#### Dataset excerpts

◆ ◆ ◆

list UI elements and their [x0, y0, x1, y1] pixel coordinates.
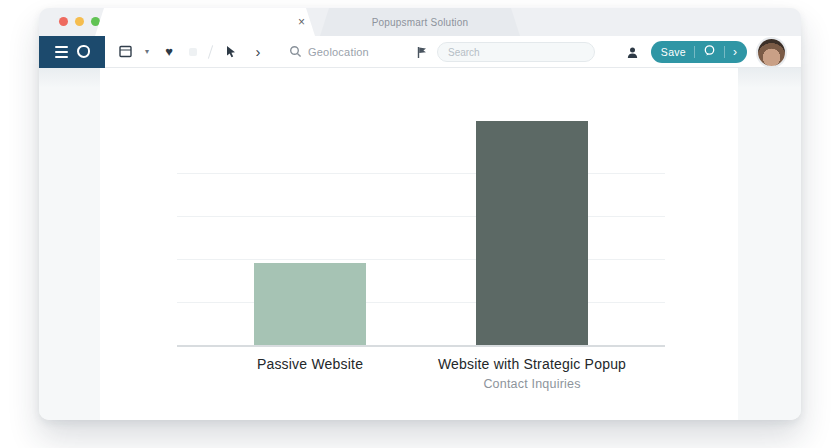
canvas-page: Passive Website Website with Strategic P…	[100, 68, 738, 420]
x-tick-label: Website with Strategic Popup	[438, 356, 626, 372]
chart-caption: Contact Inquiries	[438, 377, 626, 391]
toolbar-divider	[208, 45, 213, 59]
traffic-lights	[59, 17, 100, 26]
gridline	[177, 302, 665, 303]
toolbar: ▾ ♥ › Geolocation	[39, 36, 801, 68]
window-layout-icon[interactable]	[118, 45, 132, 59]
chat-bubble-icon[interactable]	[703, 44, 716, 60]
tab-background-title: Popupsmart Solution	[372, 17, 469, 28]
search-label: Geolocation	[308, 46, 369, 58]
toolbar-search[interactable]: Geolocation	[288, 45, 369, 59]
content-area: Passive Website Website with Strategic P…	[39, 68, 801, 420]
gridline	[177, 259, 665, 260]
toolbar-icons: ▾ ♥ › Geolocation	[118, 45, 369, 59]
gridline	[177, 216, 665, 217]
address-group	[415, 36, 595, 68]
pointer-cursor-icon[interactable]	[224, 45, 238, 59]
heart-icon[interactable]: ♥	[162, 45, 176, 59]
tab-close-icon[interactable]: ×	[298, 16, 305, 28]
minimize-window-button[interactable]	[75, 17, 84, 26]
save-button-label: Save	[661, 46, 686, 58]
address-search-input[interactable]	[437, 42, 595, 62]
save-button[interactable]: Save ›	[651, 41, 747, 63]
disabled-tool-icon	[189, 48, 197, 56]
bar-label-strategic-popup: Website with Strategic Popup Contact Inq…	[438, 356, 626, 391]
app-brand-block	[39, 36, 105, 68]
gridline	[177, 173, 665, 174]
button-divider	[724, 46, 725, 58]
chevron-right-icon[interactable]: ›	[251, 45, 265, 59]
flag-icon[interactable]	[415, 45, 429, 59]
hamburger-menu-icon[interactable]	[55, 46, 68, 58]
person-icon[interactable]	[626, 45, 640, 59]
tab-active[interactable]: ×	[95, 8, 315, 36]
toolbar-right-group: Save ›	[626, 36, 785, 68]
browser-window: × Popupsmart Solution ▾ ♥ ›	[39, 8, 801, 420]
publish-chevron-icon[interactable]: ›	[733, 46, 737, 58]
user-avatar[interactable]	[758, 39, 785, 66]
close-window-button[interactable]	[59, 17, 68, 26]
bar-label-passive-website: Passive Website	[257, 356, 363, 372]
bar-chart: Passive Website Website with Strategic P…	[180, 114, 662, 414]
button-divider	[694, 46, 695, 58]
bar-passive-website	[254, 263, 366, 346]
chart-x-labels: Passive Website Website with Strategic P…	[180, 356, 662, 414]
titlebar: × Popupsmart Solution	[39, 8, 801, 36]
chevron-down-icon[interactable]: ▾	[145, 47, 149, 56]
x-tick-label: Passive Website	[257, 356, 363, 372]
app-logo-icon	[77, 45, 90, 58]
tab-background[interactable]: Popupsmart Solution	[320, 8, 520, 36]
chart-plot	[180, 114, 662, 346]
bar-website-with-strategic-popup	[476, 121, 588, 346]
search-icon	[288, 45, 302, 59]
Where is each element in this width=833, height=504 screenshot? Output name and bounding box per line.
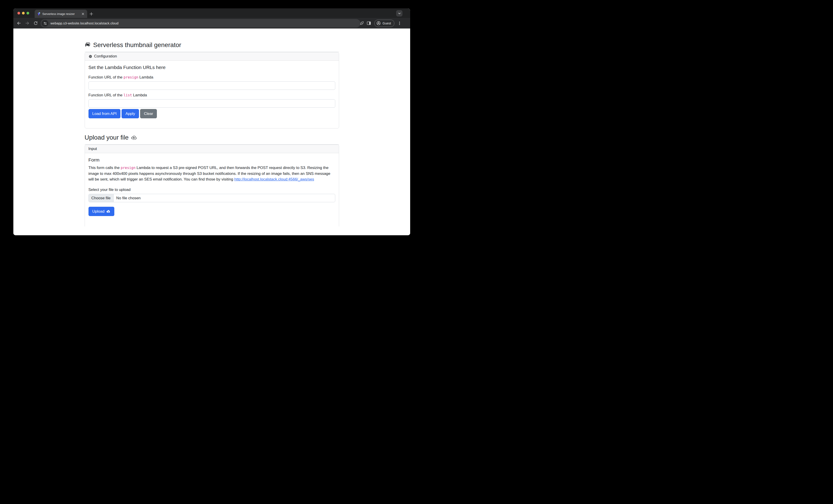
upload-button[interactable]: Upload xyxy=(89,207,115,216)
cloud-upload-icon xyxy=(131,134,137,141)
side-panel-button[interactable] xyxy=(366,21,371,26)
site-settings-chip[interactable] xyxy=(42,20,48,27)
back-arrow-icon xyxy=(17,21,21,25)
chevron-down-icon xyxy=(398,12,401,15)
forward-arrow-icon xyxy=(25,21,29,25)
guest-avatar-icon xyxy=(376,21,381,25)
file-input[interactable]: Choose file No file chosen xyxy=(89,194,335,202)
configuration-card-header: Configuration xyxy=(85,52,339,60)
browser-tab[interactable]: Serverless image resizer xyxy=(34,10,87,18)
presign-code-token: presign xyxy=(124,75,138,79)
browser-toolbar: webapp.s3-website.localhost.localstack.c… xyxy=(14,18,410,28)
file-chosen-status: No file chosen xyxy=(114,194,144,202)
kebab-menu-icon xyxy=(398,22,401,25)
tab-title: Serverless image resizer xyxy=(42,12,81,16)
list-url-label: Function URL of the list Lambda xyxy=(89,93,335,98)
browser-menu-button[interactable] xyxy=(397,21,402,26)
side-panel-icon xyxy=(367,21,371,25)
page-title-text: Serverless thumbnail generator xyxy=(93,42,181,49)
configuration-card: Configuration Set the Lambda Function UR… xyxy=(85,52,339,128)
input-card-title: Input xyxy=(89,147,97,151)
tab-close-icon[interactable] xyxy=(81,12,85,16)
input-card-header: Input xyxy=(85,145,339,153)
choose-file-button[interactable]: Choose file xyxy=(89,194,114,202)
ses-link[interactable]: http://localhost.localstack.cloud:4566/_… xyxy=(234,177,314,181)
input-card: Input Form This form calls the presign L… xyxy=(85,145,339,226)
tab-strip: Serverless image resizer xyxy=(14,8,410,18)
presign-url-input[interactable] xyxy=(89,81,335,90)
upload-section-heading: Upload your file xyxy=(85,134,339,141)
gear-icon xyxy=(89,54,92,58)
browser-window: Serverless image resizer xyxy=(14,8,410,235)
url-text: webapp.s3-website.localhost.localstack.c… xyxy=(50,22,119,25)
list-code-token: list xyxy=(124,93,132,97)
upload-heading-text: Upload your file xyxy=(85,134,129,141)
cloud-arrow-up-icon xyxy=(106,209,111,213)
clear-button[interactable]: Clear xyxy=(140,109,157,118)
form-heading: Form xyxy=(89,157,335,162)
back-button[interactable] xyxy=(16,21,21,26)
profile-button[interactable]: Guest xyxy=(374,20,394,27)
window-zoom-button[interactable] xyxy=(26,12,29,15)
web-page: Serverless thumbnail generator Configura… xyxy=(14,28,410,235)
list-url-input[interactable] xyxy=(89,99,335,108)
reload-icon xyxy=(33,21,38,25)
forward-button[interactable] xyxy=(25,21,30,26)
new-tab-button[interactable] xyxy=(89,11,94,17)
tune-icon xyxy=(44,22,47,25)
apply-button[interactable]: Apply xyxy=(122,109,139,118)
images-icon xyxy=(85,42,91,48)
presign-code-token: presign xyxy=(121,166,135,170)
file-select-label: Select your file to upload xyxy=(89,187,335,192)
configuration-card-title: Configuration xyxy=(94,54,117,58)
tab-overview-button[interactable] xyxy=(396,10,402,17)
window-minimize-button[interactable] xyxy=(22,12,25,15)
energy-saver-button[interactable] xyxy=(359,21,364,26)
reload-button[interactable] xyxy=(33,21,38,26)
profile-label: Guest xyxy=(383,22,391,25)
upload-button-label: Upload xyxy=(92,209,104,214)
favicon xyxy=(37,12,41,16)
leaf-bolt-icon xyxy=(360,21,364,25)
window-close-button[interactable] xyxy=(18,12,20,15)
page-title: Serverless thumbnail generator xyxy=(85,28,339,49)
presign-url-label: Function URL of the presign Lambda xyxy=(89,75,335,80)
url-bar[interactable]: webapp.s3-website.localhost.localstack.c… xyxy=(41,19,360,28)
form-description: This form calls the presign Lambda to re… xyxy=(89,165,335,182)
lambda-urls-heading: Set the Lambda Function URLs here xyxy=(89,65,335,70)
load-from-api-button[interactable]: Load from API xyxy=(89,109,121,118)
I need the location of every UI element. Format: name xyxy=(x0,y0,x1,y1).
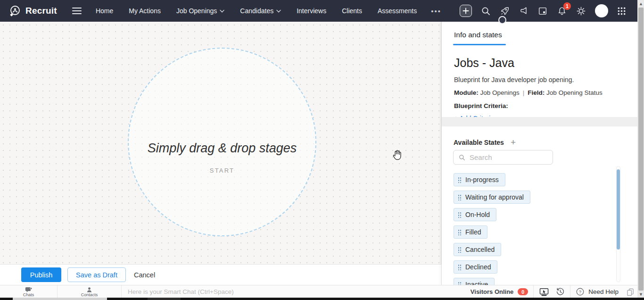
module-value: Job Openings xyxy=(480,89,520,96)
whats-new-rocket-icon[interactable] xyxy=(500,6,510,16)
recruit-logo-icon xyxy=(8,5,21,17)
statusbar-right-cluster: Visitors Online 0 ? Need Help xyxy=(471,285,635,298)
tab-info-and-states[interactable]: Info and states xyxy=(454,31,502,39)
visitors-online-label: Visitors Online xyxy=(471,288,514,295)
search-icon[interactable] xyxy=(481,6,491,16)
need-help-label[interactable]: Need Help xyxy=(588,288,619,295)
state-chip[interactable]: On-Hold xyxy=(454,208,496,221)
settings-gear-icon[interactable] xyxy=(576,6,586,16)
state-chip-label: On-Hold xyxy=(465,211,490,218)
available-states-list: In-progress Waiting for approval On-Hold… xyxy=(454,173,530,285)
state-chip-label: Filled xyxy=(465,228,481,236)
clipboard-icon[interactable] xyxy=(626,288,635,296)
blueprint-title: Jobs - Java xyxy=(454,56,625,70)
blueprint-canvas[interactable]: Simply drag & drop stages START xyxy=(0,22,441,264)
nav-item[interactable]: Job Openings xyxy=(176,7,224,15)
state-chip-label: In-progress xyxy=(465,176,499,183)
blueprint-action-bar: Publish Save as Draft Cancel xyxy=(0,264,441,285)
states-scrollbar-thumb[interactable] xyxy=(617,169,620,250)
state-chip-label: Cancelled xyxy=(465,246,495,253)
history-icon[interactable] xyxy=(556,287,565,296)
drag-handle-icon[interactable] xyxy=(458,229,461,235)
drag-handle-icon[interactable] xyxy=(458,247,461,253)
notifications-bell-icon[interactable]: 1 xyxy=(557,6,567,16)
svg-text:?: ? xyxy=(579,289,581,294)
states-scrollbar-track[interactable] xyxy=(616,166,620,282)
available-states-header: Available States + xyxy=(454,138,516,147)
visitors-count-badge: 0 xyxy=(518,288,528,295)
search-icon xyxy=(459,154,465,161)
state-chip-label: Declined xyxy=(465,263,491,271)
create-new-button[interactable] xyxy=(460,5,472,17)
state-chip[interactable]: Cancelled xyxy=(454,243,501,256)
nav-item[interactable]: Assessments xyxy=(378,7,417,15)
section-divider xyxy=(442,117,637,126)
publish-button[interactable]: Publish xyxy=(21,267,61,282)
drag-handle-icon[interactable] xyxy=(458,264,461,270)
nav-more-button[interactable]: ••• xyxy=(431,7,441,15)
blueprint-description: Blueprint for Java developer job opening… xyxy=(454,76,625,83)
drag-handle-icon[interactable] xyxy=(458,194,461,200)
brand-name: Recruit xyxy=(25,6,57,16)
walkthrough-dot xyxy=(498,16,506,24)
calendar-icon[interactable] xyxy=(537,6,548,16)
stage-drop-zone[interactable]: Simply drag & drop stages START xyxy=(128,48,316,236)
announcement-icon[interactable] xyxy=(519,6,528,16)
browser-scrollbar-thumb[interactable] xyxy=(638,8,644,291)
drag-handle-icon[interactable] xyxy=(458,177,461,183)
smart-chat-input[interactable]: Here is your Smart Chat (Ctrl+Space) xyxy=(128,288,234,295)
states-search-input[interactable] xyxy=(470,153,540,161)
scroll-up-arrow[interactable]: ▲ xyxy=(639,2,643,6)
chats-label: Chats xyxy=(23,292,34,297)
nav-item[interactable]: Candidates xyxy=(240,7,281,15)
drag-handle-icon[interactable] xyxy=(458,212,461,218)
module-field-line: Module: Job Openings|Field: Job Opening … xyxy=(454,89,625,96)
hand-cursor xyxy=(392,149,403,162)
top-navbar: Recruit Home My Actions Job Openings Can… xyxy=(0,0,637,22)
visitor-tracking-icon[interactable] xyxy=(539,288,549,296)
notification-badge: 1 xyxy=(563,2,571,10)
contacts-label: Contacts xyxy=(81,292,98,297)
browser-scrollbar[interactable]: ▲ ▼ xyxy=(637,0,644,300)
app-logo[interactable]: Recruit xyxy=(8,5,57,17)
chats-tab[interactable]: Chats xyxy=(0,285,58,298)
info-and-states-panel: Info and states Jobs - Java Blueprint fo… xyxy=(441,22,637,285)
divider xyxy=(533,285,534,298)
state-chip[interactable]: In-progress xyxy=(454,173,505,186)
state-chip[interactable]: Waiting for approval xyxy=(454,191,530,204)
bottom-edge-strip xyxy=(0,298,644,300)
available-states-title: Available States xyxy=(454,139,504,146)
blueprint-info-section: Jobs - Java Blueprint for Java developer… xyxy=(442,46,637,123)
nav-item[interactable]: Interviews xyxy=(297,7,326,15)
blueprint-criteria-label: Blueprint Criteria: xyxy=(454,102,625,109)
panel-tabbar: Info and states xyxy=(442,22,637,46)
state-chip[interactable]: Declined xyxy=(454,260,497,274)
start-label: START xyxy=(210,167,234,174)
module-label: Module: xyxy=(454,89,479,96)
contacts-tab[interactable]: Contacts xyxy=(58,285,122,298)
add-state-button[interactable]: + xyxy=(511,138,516,147)
drag-handle-icon[interactable] xyxy=(458,282,461,285)
app-grid-icon[interactable] xyxy=(617,7,626,16)
nav-item[interactable]: Home xyxy=(96,7,113,15)
help-question-icon[interactable]: ? xyxy=(576,287,585,296)
hamburger-menu-icon[interactable] xyxy=(72,8,82,14)
save-as-draft-button[interactable]: Save as Draft xyxy=(67,267,126,282)
chevron-down-icon xyxy=(220,9,224,13)
active-tab-underline xyxy=(453,44,506,45)
nav-icon-cluster: 1 xyxy=(460,4,626,17)
nav-item[interactable]: Clients xyxy=(342,7,362,15)
bottom-statusbar: Chats Contacts Here is your Smart Chat (… xyxy=(0,285,637,298)
chevron-down-icon xyxy=(276,9,281,13)
main-nav: Home My Actions Job Openings Candidates … xyxy=(96,7,417,15)
nav-item[interactable]: My Actions xyxy=(129,7,161,15)
user-avatar[interactable] xyxy=(595,4,608,17)
states-search-box[interactable] xyxy=(453,150,553,165)
cancel-button[interactable]: Cancel xyxy=(134,271,155,279)
state-chip[interactable]: Filled xyxy=(454,225,487,239)
drop-hint-text: Simply drag & drop stages xyxy=(148,141,297,156)
scroll-down-arrow[interactable]: ▼ xyxy=(639,292,643,296)
state-chip[interactable]: Inactive xyxy=(454,278,495,285)
field-label: Field: xyxy=(528,89,545,96)
state-chip-label: Inactive xyxy=(465,281,488,285)
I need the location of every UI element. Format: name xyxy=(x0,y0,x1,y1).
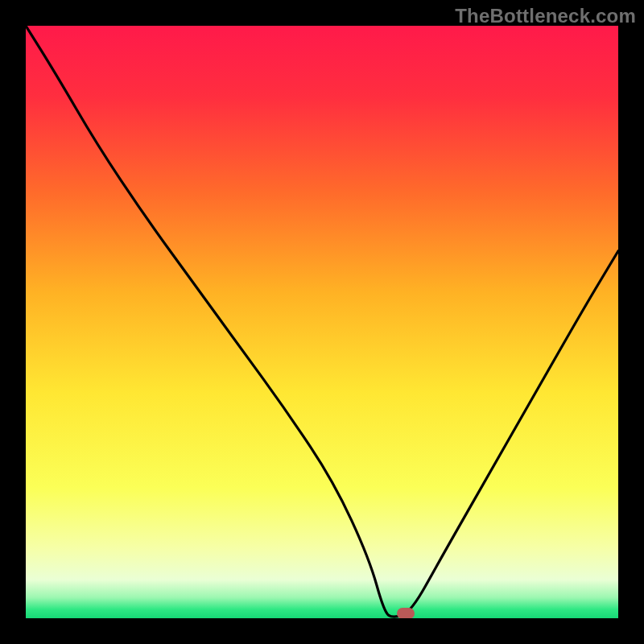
optimal-marker xyxy=(397,608,415,618)
watermark-text: TheBottleneck.com xyxy=(455,5,636,27)
gradient-background xyxy=(26,26,618,618)
chart-frame: TheBottleneck.com xyxy=(0,0,644,644)
plot-area xyxy=(26,26,618,618)
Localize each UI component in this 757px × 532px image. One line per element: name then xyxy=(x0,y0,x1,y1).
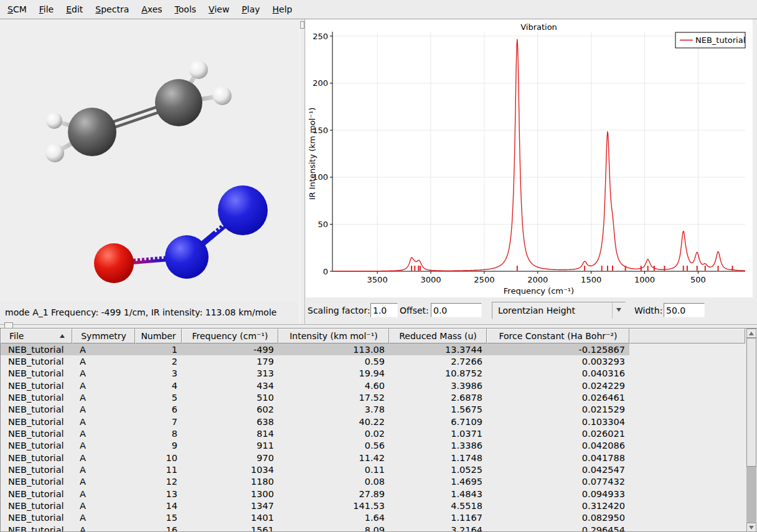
scrollbar-thumb[interactable] xyxy=(746,338,756,467)
atom-c[interactable] xyxy=(68,108,116,156)
atom-c[interactable] xyxy=(155,79,202,126)
menu-view[interactable]: View xyxy=(202,2,235,17)
cell-force: 0.082950 xyxy=(487,512,629,524)
cell-number: 3 xyxy=(135,368,182,380)
scaling-factor-input[interactable] xyxy=(370,303,398,317)
table-row[interactable]: NEB_tutorialA1-499113.0813.3744-0.125867 xyxy=(1,343,757,355)
cell-symmetry: A xyxy=(72,440,135,452)
cell-intensity: 27.89 xyxy=(278,488,389,500)
table-row[interactable]: NEB_tutorialA1110340.111.05250.042547 xyxy=(1,464,757,475)
svg-text:0: 0 xyxy=(323,267,328,276)
svg-text:3000: 3000 xyxy=(420,275,441,284)
menu-axes[interactable]: Axes xyxy=(135,2,168,17)
cell-reduced: 2.6878 xyxy=(389,391,487,403)
cell-force: 0.077432 xyxy=(487,476,629,488)
chevron-down-icon xyxy=(616,308,621,312)
cell-force: 0.040316 xyxy=(487,368,629,380)
cell-frequency: 1561 xyxy=(182,524,278,532)
column-header-reduced[interactable]: Reduced Mass (u) xyxy=(389,329,487,343)
atom-h[interactable] xyxy=(189,60,208,79)
vertical-splitter-grip[interactable] xyxy=(300,21,304,29)
table-row[interactable]: NEB_tutorialA763840.226.71090.103304 xyxy=(1,416,757,427)
lineshape-combobox[interactable]: Lorentzian Height xyxy=(492,302,626,319)
scaling-factor-label: Scaling factor: xyxy=(308,306,370,315)
combobox-arrow-button[interactable] xyxy=(612,302,625,319)
table-row[interactable]: NEB_tutorialA551017.522.68780.026461 xyxy=(1,391,757,403)
lineshape-combobox-value: Lorentzian Height xyxy=(498,306,575,315)
cell-file: NEB_tutorial xyxy=(1,512,72,524)
cell-symmetry: A xyxy=(72,500,135,511)
molecule-3d-scene[interactable] xyxy=(0,19,299,303)
menu-edit[interactable]: Edit xyxy=(60,2,89,17)
atom-h[interactable] xyxy=(46,113,62,129)
table-row[interactable]: NEB_tutorialA331319.9410.87520.040316 xyxy=(1,368,757,380)
cell-force: 0.042547 xyxy=(487,464,629,475)
table-body: NEB_tutorialA1-499113.0813.3744-0.125867… xyxy=(1,343,757,532)
column-header-force[interactable]: Force Constant (Ha Bohr⁻²) xyxy=(487,329,629,343)
modes-table: FileSymmetryNumberFrequency (cm⁻¹)Intens… xyxy=(0,328,757,532)
cell-reduced: 2.7266 xyxy=(389,355,487,367)
cell-number: 12 xyxy=(135,476,182,488)
atom-h[interactable] xyxy=(45,144,64,162)
column-header-intensity[interactable]: Intensity (km mol⁻¹) xyxy=(278,329,389,343)
offset-input[interactable] xyxy=(431,303,482,317)
cell-number: 2 xyxy=(135,355,182,367)
cell-frequency: 179 xyxy=(182,355,278,367)
table-row[interactable]: NEB_tutorialA44344.603.39860.024229 xyxy=(1,380,757,391)
table-row[interactable]: NEB_tutorialA99110.561.33860.042086 xyxy=(1,440,757,452)
width-input[interactable] xyxy=(664,303,705,317)
table-row[interactable]: NEB_tutorialA1097011.421.17480.041788 xyxy=(1,452,757,464)
table-scrollbar[interactable] xyxy=(746,329,756,532)
cell-force: 0.103304 xyxy=(487,416,629,427)
menu-file[interactable]: File xyxy=(33,2,60,17)
svg-text:2500: 2500 xyxy=(474,275,494,284)
menu-help[interactable]: Help xyxy=(266,2,299,17)
column-header-frequency[interactable]: Frequency (cm⁻¹) xyxy=(182,329,278,343)
legend-label: NEB_tutorial xyxy=(695,35,745,45)
svg-text:Frequency (cm⁻¹): Frequency (cm⁻¹) xyxy=(504,286,574,296)
atom-n[interactable] xyxy=(218,185,268,235)
cell-frequency: 1347 xyxy=(182,500,278,511)
atom-h[interactable] xyxy=(213,86,232,105)
table-row[interactable]: NEB_tutorialA1211800.081.46950.077432 xyxy=(1,476,757,488)
spectrum-chart[interactable]: 3500300025002000150010005000501001502002… xyxy=(306,19,753,297)
cell-file: NEB_tutorial xyxy=(1,404,72,416)
menu-tools[interactable]: Tools xyxy=(169,2,203,17)
cell-frequency: 1401 xyxy=(182,512,278,524)
cell-frequency: 1300 xyxy=(182,488,278,500)
vertical-splitter[interactable] xyxy=(299,19,305,324)
column-header-number[interactable]: Number xyxy=(135,329,182,343)
cell-frequency: 1034 xyxy=(182,464,278,475)
cell-force: -0.125867 xyxy=(487,343,629,355)
table-row[interactable]: NEB_tutorialA1615618.093.21640.296454 xyxy=(1,524,757,532)
column-header-file[interactable]: File xyxy=(1,329,72,343)
scrollbar-down-button[interactable] xyxy=(746,523,756,532)
cell-reduced: 6.7109 xyxy=(389,416,487,427)
spectra-window: SCMFileEditSpectraAxesToolsViewPlayHelp … xyxy=(0,0,757,532)
cell-number: 11 xyxy=(135,464,182,475)
svg-text:50: 50 xyxy=(317,220,328,229)
scrollbar-up-button[interactable] xyxy=(746,329,756,338)
cell-file: NEB_tutorial xyxy=(1,464,72,475)
menu-scm[interactable]: SCM xyxy=(1,2,33,17)
cell-force: 0.026021 xyxy=(487,427,629,439)
atom-n[interactable] xyxy=(165,235,209,279)
cell-reduced: 1.1167 xyxy=(389,512,487,524)
table-row[interactable]: NEB_tutorialA21790.592.72660.003293 xyxy=(1,355,757,367)
table-row[interactable]: NEB_tutorialA66023.781.56750.021529 xyxy=(1,404,757,416)
cell-file: NEB_tutorial xyxy=(1,500,72,511)
table-row[interactable]: NEB_tutorialA13130027.891.48430.094933 xyxy=(1,488,757,500)
menu-play[interactable]: Play xyxy=(235,2,266,17)
table-row[interactable]: NEB_tutorialA88140.021.03710.026021 xyxy=(1,427,757,439)
table-row[interactable]: NEB_tutorialA141347141.534.55180.312420 xyxy=(1,500,757,511)
atom-o[interactable] xyxy=(94,243,134,283)
cell-symmetry: A xyxy=(72,343,135,355)
vibration-plot[interactable]: 3500300025002000150010005000501001502002… xyxy=(306,19,753,297)
table-row[interactable]: NEB_tutorialA1514011.641.11670.082950 xyxy=(1,512,757,524)
svg-text:1000: 1000 xyxy=(634,275,655,284)
cell-frequency: 602 xyxy=(182,404,278,416)
column-header-symmetry[interactable]: Symmetry xyxy=(72,329,135,343)
menu-spectra[interactable]: Spectra xyxy=(89,2,135,17)
cell-reduced: 1.0371 xyxy=(389,427,487,439)
molecule-viewer[interactable] xyxy=(0,19,299,303)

◆ ◆ ◆

#### Problem description
Display each line of the data where "cloud" occurs.

#### Exercise result
cloud-upload-icon xyxy=(131,134,137,141)
ses-link[interactable]: http://localhost.localstack.cloud:4566/_… xyxy=(234,177,314,181)
cloud-arrow-up-icon xyxy=(106,209,111,213)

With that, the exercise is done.